Escrito por: Carlos R. Salcedo C.

Nelson Mandela no fue un presidente más. Es un símbolo de la lucha por una sociedad justa y equitativa. Haber sido el primer presidente negro de Sudáfrica, en un país jerarquizado, dominado por blancos, pero sobre todo enfocado en ponerle fin a la discriminación racial institucionalizada, la pobreza y la iniquidad, como en lograr la reconciliación racial, lo han convertido en un sol de igualdad que ilumina este mundo de discriminaciones.

La Corte Suprema de los Estados Unidos acaba de abrir sus puertas para que las parejas de un mismo sexo puedan contraer matrimonio, al declarar inconstitucional la Ley de Defensa del Matrimonio (Doma), que lo define como la “unión entre un hombre y una mujer”, impidiendo que los homosexuales casados en los estados donde es legal logren reconocimiento y beneficios fiscales a nivel federal, porque “viola los principios del debido proceso y la igualdad de protección aplicables al Gobierno federal”.

El presidente de EE.UU., Barack Obama, casado con mujer, no homosexual, quien ha apoyado el matrimonio gay, a comienzos de 2011 ordenó a su Gobierno que no defendiera la DOMA en los tribunales federales y celebró el fallo diciendo que es “un paso histórico hacia el nacimiento del matrimonio igualitario”.
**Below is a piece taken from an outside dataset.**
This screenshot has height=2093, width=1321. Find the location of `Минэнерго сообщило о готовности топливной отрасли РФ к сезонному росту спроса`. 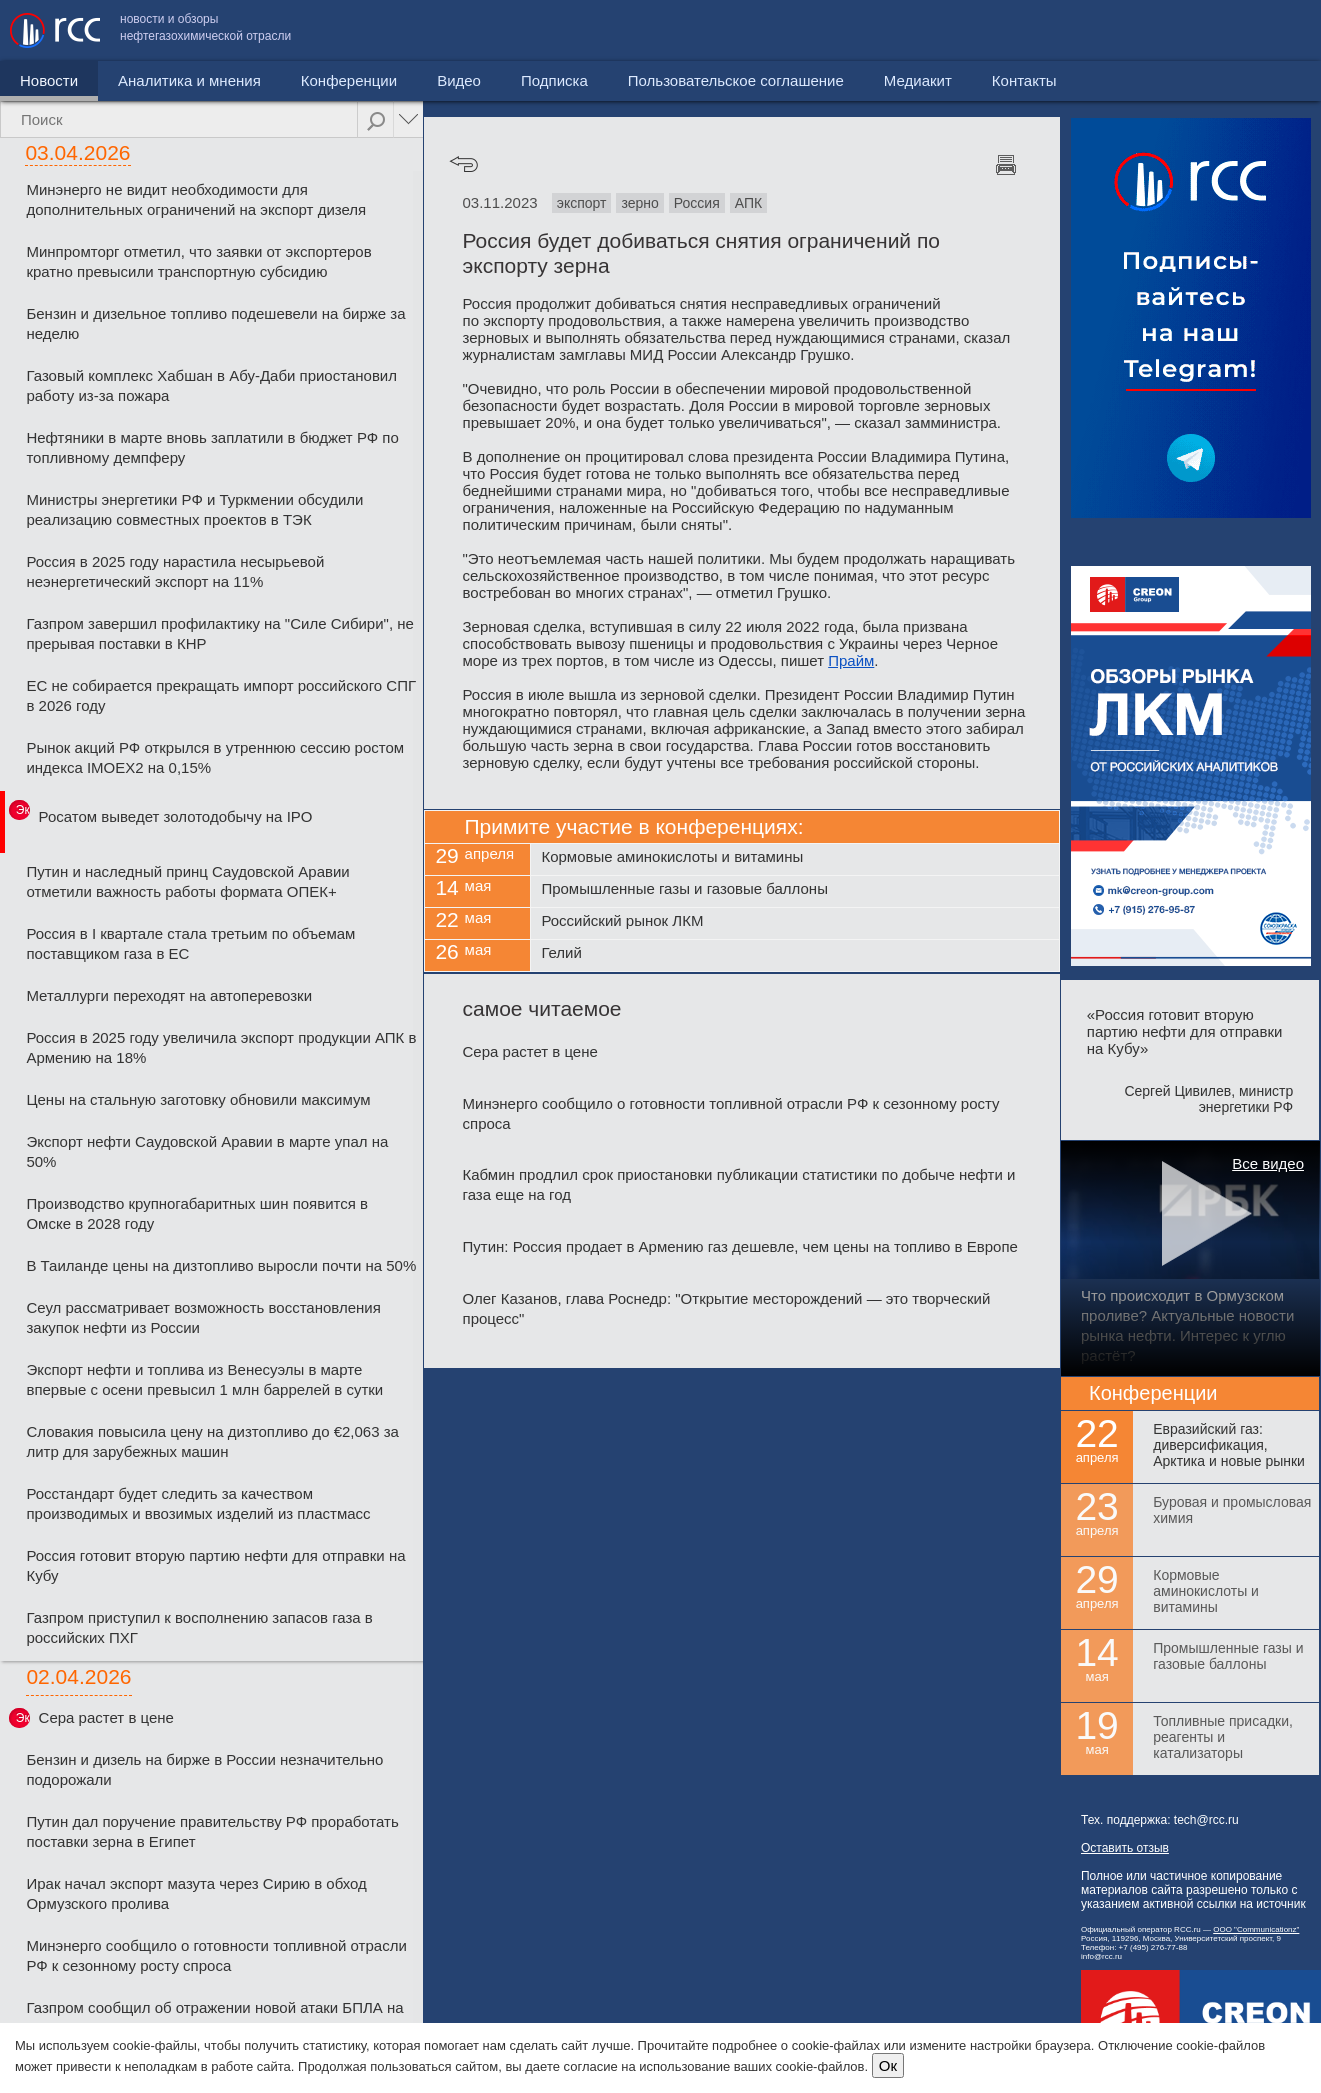 Минэнерго сообщило о готовности топливной отрасли РФ к сезонному росту спроса is located at coordinates (216, 1955).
Estos dos ejemplos son expresiones de defensa de la igualdad y deben movernos a adoptar una actitud de apuesta a una sociedad que no sólo proclame la igualdad, sino que la materialice con políticas públicas y conductas coherentes con dicho principio.

Una sociedad política, civil o religiosa que trate como inválidos o parias a quienes tienen capacidades especiales y a los niños y envejecientes como clientela, que aberre de los que tengan preferencias sexuales homosexuales, y no los considere como seres humanos sujetos de derechos, es una sociedad desigual, condenada a vivir en un estado de tensión insostenible, capaz de derribar el muro de carga del edificio constitucional y social que hemos venido construyendo.

Todos somos iguales tanto ante la ley humana como la divina. Proclamarlo es fácil. Ponerlo en práctica difícil. Pero no hacerlo es pura politiquería y fariseísmo.